3D Visual Reconstruction from 2D and 3D Images

    Abstract: Half of computer vision is about 3D reconstruction, that is, using many images of the same scene to build a 3D model of it (the other half is recognition). Two recent developments by Microsoft Research have brought 3D reconstruction into the mainstream. The project on Building Rome in a Day produced a system that reconstructs the 3D shape of famous buildings from tourist pictures harvested from the web. The KinectFusion project takes relatively noisy and narrow-field-of-view depth images from a $200 depth sensor made by Israeli company PrimeSense and stitches them into gorgeous, detailed, and accurate 3D models in real time. We will discuss underlying technologies, achievements, trade-offs, and opportunities.
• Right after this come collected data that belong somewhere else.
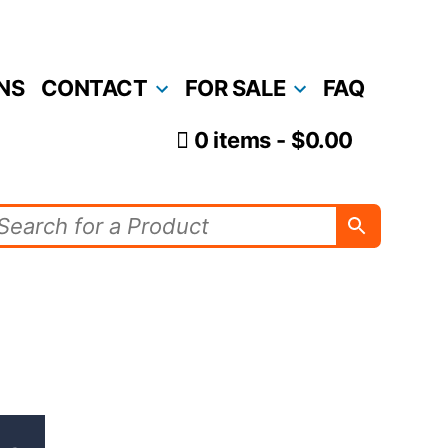
NS
CONTACT
FOR SALE
FAQ
0 items
$0.00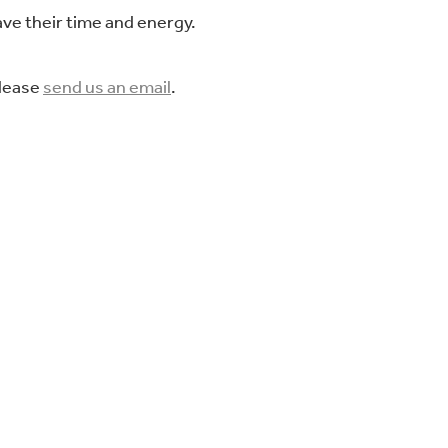
ve their time and energy.
please
send us an email
.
I will also clarify why it is still useful to do reconstruction the hard way, from 2D images, and why one still needs to do reconstruction even with a 3D sensor.

    Important: Please bring questions to the discussion.

    Required Readings:

  • Sameer Agarwal, Yasutaka Furukawa, Noah Snavely, Ian Simon, Brian Curless, Steven M. Seitz, and Richard Szeliski. Building Rome in a Day. Communications of the ACM  54(10):105-112, October 2011.
  • Shahram Izadi, David Kim, Otmar Hilliges, David Molyneaux, Richard Newcombe, Pushmeet Kohli, Jamie Shotton, Steve Hodges, Dustin Freeman, Andrew Davison, and Andrew Fitzgibbon. KinectFusion: Real-time 3D Reconstruction and Interaction Using a Moving Depth Camera. ACM Symposium on User Interface Software and Technology, October 2011.
  • Optional Readings:

  • Project page for Building Rome in a Day
  • Project page for KinectFusion
  • Carlo Dal Mutto, Pietro Zanuttigh, and Guido M. Cortelazzo. Microsoft Kinect Range Camera. Chapter 3, pages 33-47 in Time-of-Flight Cameras and Microsoft Kinect, Springer Briefs in Electrical and Computer Engineering, 2012.
  • Carlo Tomasi. Visual Reconstruction: Technical Perspective. Communications of the ACM 54(10):104, October 2011.